# Where to get this spare part?



## stevenh (May 15, 2014)

Looking to get the spring that goes between the dosing stars on my Mazzer Super Jolly but can't seem to find it on any of the UK parts suppliers websites... It is this piece:

http://www.espressoworkshop.com/shop/shop842.html


----------



## jeebsy (May 5, 2013)

A few of us have accounts with wholesalers who could probably get it but there's a minimum order price and minimum shipping charge so it wouldn't be feasible to order that alone


----------



## Charliej (Feb 25, 2012)

Peter at Espresso Underground or Coffee Omega et all might be able to get you one, you need a retailer that does a lot of business with a parts firm like GEV or LF.


----------



## funinacup (Aug 30, 2010)

Not necessarily. Most equipment peeps can get this part next day within the UK. It's not worth paying £6 postage for tho!


----------



## stevenh (May 15, 2014)

Thanks for the replies.

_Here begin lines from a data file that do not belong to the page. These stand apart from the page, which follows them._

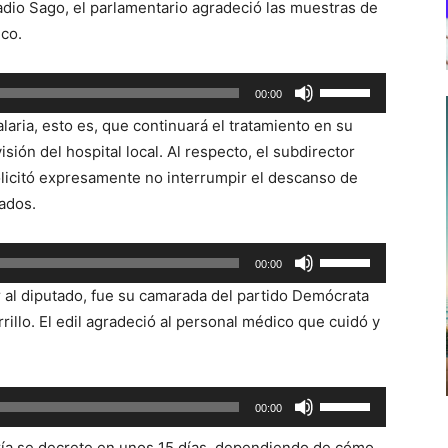
adio Sago, el parlamentario agradeció las muestras de
ico.
Utiliza
00:00
las
laria, esto es, que continuará el tratamiento en su
teclas
ión del hospital local. Al respecto, el subdirector
de
licitó expresamente no interrumpir el descanso de
flecha
ados.
arriba/abajo
para
Utiliza
00:00
aumentar
las
o
r al diputado, fue su camarada del partido Demócrata
teclas
disminuir
rillo. El edil agradeció al personal médico que cuidó y
de
el
flecha
volumen.
arriba/abajo
Utiliza
00:00
para
las
aumentar
ría se decrete en unos 15 días, dependiendo de cómo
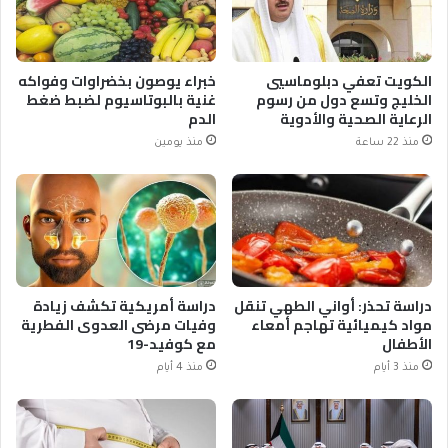
الكويت تعفي دبلوماسيي
خبراء يوصون بخضراوات وفواكه
الخليج وتسع دول من رسوم
غنية بالبوتاسيوم لضبط ضغط
الرعاية الصحية والأدوية
الدم
منذ 22 ساعة
منذ يومين
دراسة تحذر: أواني الطهي تنقل
دراسة أمريكية تكشف زيادة
مواد كيميائية تهاجم أمعاء
وفيات مرضى العدوى الفطرية
الأطفال
مع كوفيد-19
منذ 3 أيام
منذ 4 أيام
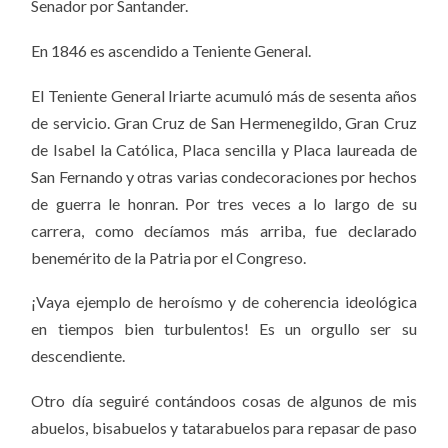
Senador por Santander.
En 1846 es ascendido a Teniente General.
El Teniente General Iriarte acumuló más de sesenta años
de servicio. Gran Cruz de San Hermenegildo, Gran Cruz
de Isabel la Católica, Placa sencilla y Placa laureada de
San Fernando y otras varias condecoraciones por hechos
de guerra le honran. Por tres veces a lo largo de su
carrera, como decíamos más arriba, fue declarado
benemérito
de la Patria por el Congreso.
¡Vaya ejemplo de heroísmo y de coherencia ideológica
en tiempos bien turbulentos! Es un orgullo ser su
descendiente.
Otro día seguiré contándoos cosas de algunos de mis
abuelos, bisabuelos y tatarabuelos para repasar de paso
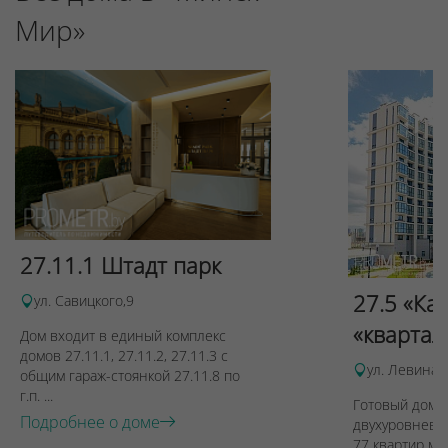
Мир»
27.11.1 Штадт парк
27.5 «Ка
ул. Савицкого,9
«квартал
Дом входит в единый комплекс
домов 27.11.1, 27.11.2, 27.11.3 с
ул. Левина, 
общим гараж-стоянкой 27.11.8 по
г.п. ...
Готовый дом п
Подробнее о доме
двухуровневы
77 квартир ме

Not in immediate need for this part but will ask around the various suppliers see if they can get it when they ordering other parts


----------



## espressotechno (Apr 11, 2011)

Very expensive these springs (not)! : Yours for £2 incl postage. I can get one on the next order from my supplier - usually every 7-10 days.

PM me .......


----------



## stevenh (May 15, 2014)

Sent PM along with a few other requests lol


----------



## coffeechap (Apr 5, 2012)

You can have one fir the cost of the postage as I have loads of these spare


----------



## stevenh (May 15, 2014)

Awesome coffeechap! What else you got for sale can maybe purchase a few items from you?


----------